Scripting libraries are also typically written to be usable with a number of numerical implementations, either by forward induction like Monte‐Carlo simulations or backward induction like finite difference grids. In order to avoid unnecessary confusion, our book focuses on forward induction with Monte‐Carlo simulations, by far the most frequently used valuation context today. To further simplify our approach, we only consider path‐wise simulations. This means that simulations are provided one path (for all event dates) at a time. The model is, to us, an abstract object that generates multiple scenarios (possible evolutions of the world) and communicates them sequentially for evaluation.

An alternative that we don't consider is step‐wise simulation, where all paths are computed simultaneously, date by date. The model first generates all the possible states of the world for the first event date, then moves on to the second event date, and so on until it reaches the final maturity. Step‐wise simulation is natural with particular random generators, control variates (when paths are modified after simulation so that the expectation of some function matches some target), and, more generally, calibration inside simulations as in the particle method of [16].

The concepts and code in this book apply to path‐wise Monte‐Carlo simulations, but they can be extended to support step‐wise Monte‐Carlo and backward induction algorithms. 6 This is however not discussed further. Note that path‐wise Monte‐Carlo includes deterministic models for linear products (these models generate a single path where all forwards are realized) and numerical integration for European options (where each path is a point in the integration scheme against the risk neutral probability distribution of the relevant market variable).

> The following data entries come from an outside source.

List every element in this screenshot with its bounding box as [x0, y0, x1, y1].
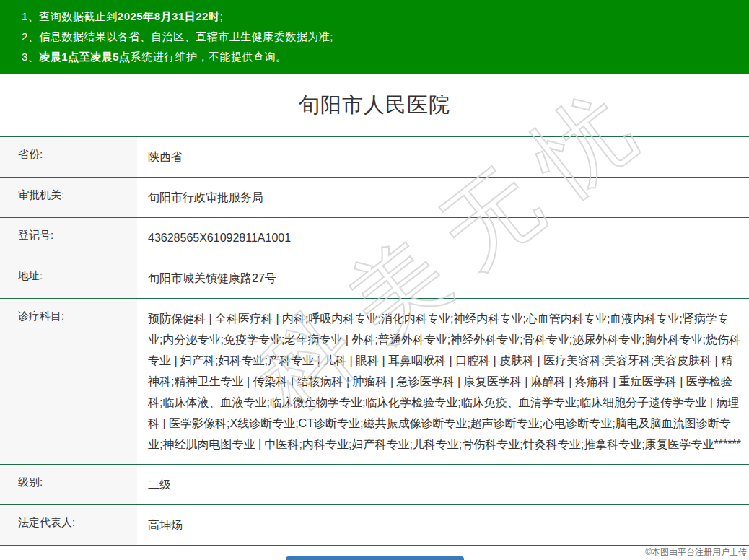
row-label: 法定代表人: [0, 505, 137, 545]
notice-number: 3、 [22, 51, 39, 63]
notice-number: 1、 [22, 10, 39, 22]
notice-bar: 1、查询数据截止到2025年8月31日22时; 2、信息数据结果以各省、自治区、… [0, 0, 749, 74]
notice-item-3: 3、凌晨1点至凌晨5点系统进行维护，不能提供查询。 [0, 47, 749, 67]
row-label: 诊疗科目: [0, 299, 137, 464]
table-row-province: 省份: 陕西省 [0, 137, 749, 178]
table-row-registration-number: 登记号: 43628565X61092811A1001 [0, 218, 749, 258]
row-value: 高坤炀 [137, 505, 749, 545]
table-row-legal-representative: 法定代表人: 高坤炀 [0, 505, 749, 545]
table-row-address: 地址: 旬阳市城关镇健康路27号 [0, 258, 749, 299]
row-label: 地址: [0, 258, 137, 298]
row-value: 预防保健科 | 全科医疗科 | 内科;呼吸内科专业;消化内科专业;神经内科专业;… [137, 299, 749, 464]
row-value: 旬阳市行政审批服务局 [137, 178, 749, 217]
row-value: 二级 [137, 465, 749, 504]
row-label: 省份: [0, 137, 137, 177]
table-row-approval-authority: 审批机关: 旬阳市行政审批服务局 [0, 178, 749, 218]
row-label: 审批机关: [0, 178, 137, 217]
notice-item-1: 1、查询数据截止到2025年8月31日22时; [0, 6, 749, 27]
notice-item-2: 2、信息数据结果以各省、自治区、直辖市卫生健康委数据为准; [0, 27, 749, 47]
row-value: 旬阳市城关镇健康路27号 [137, 258, 749, 298]
table-row-medical-subjects: 诊疗科目: 预防保健科 | 全科医疗科 | 内科;呼吸内科专业;消化内科专业;神… [0, 299, 749, 465]
row-value: 陕西省 [137, 137, 749, 177]
notice-text: 信息数据结果以各省、自治区、直辖市卫生健康委数据为准; [39, 30, 333, 43]
notice-number: 2、 [22, 30, 39, 43]
row-value: 43628565X61092811A1001 [137, 218, 749, 258]
notice-text: 系统进行维护，不能提供查询。 [131, 51, 287, 63]
notice-text-bold: 2025年8月31日22时 [118, 10, 220, 22]
page-title: 旬阳市人民医院 [299, 91, 450, 120]
notice-text-bold: 凌晨1点至凌晨5点 [39, 51, 130, 63]
button-row: 〖关闭窗口〗 [0, 556, 749, 560]
hospital-info-table: 省份: 陕西省 审批机关: 旬阳市行政审批服务局 登记号: 43628565X6… [0, 136, 749, 546]
notice-text: 查询数据截止到 [39, 10, 118, 22]
table-row-level: 级别: 二级 [0, 465, 749, 505]
row-label: 级别: [0, 465, 137, 504]
upload-attribution-note: ©本图由平台注册用户上传 [645, 546, 747, 559]
title-wrap: 旬阳市人民医院 [0, 74, 749, 136]
notice-text: ; [219, 10, 223, 22]
close-window-button[interactable]: 〖关闭窗口〗 [286, 556, 464, 560]
row-label: 登记号: [0, 218, 137, 258]
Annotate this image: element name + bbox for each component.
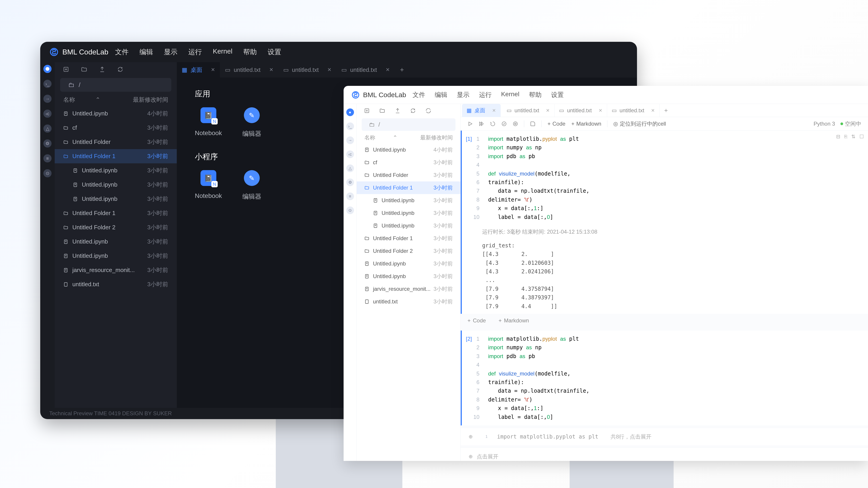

Monte‐Carlo simulations are explained in detail in [19] [15], and the dedicated chapters of [20], as well as our publication [27], which provides a framework and code in C++, and focuses on a parallel implementation.

We refer to the figure on page 15 for an illustration of the valuation process. The model produces a number of scenarios; every scenario is consumed by the evaluator to compute the payoff over that scenario. This is repeated over a number of paths, followed by an aggregation of the results. The evaluator is the object that computes payoffs (sums of cash flows normalized by the numeraire, which is also part of the scenarios, as described in chapter 5) as a function of the simulated scenarios. The evaluator conducts its work by traversal of the expression tree that represents the script, while maintaining an internal stack for the storage of intermediate results. We describe the evaluator in detail in section 3.6.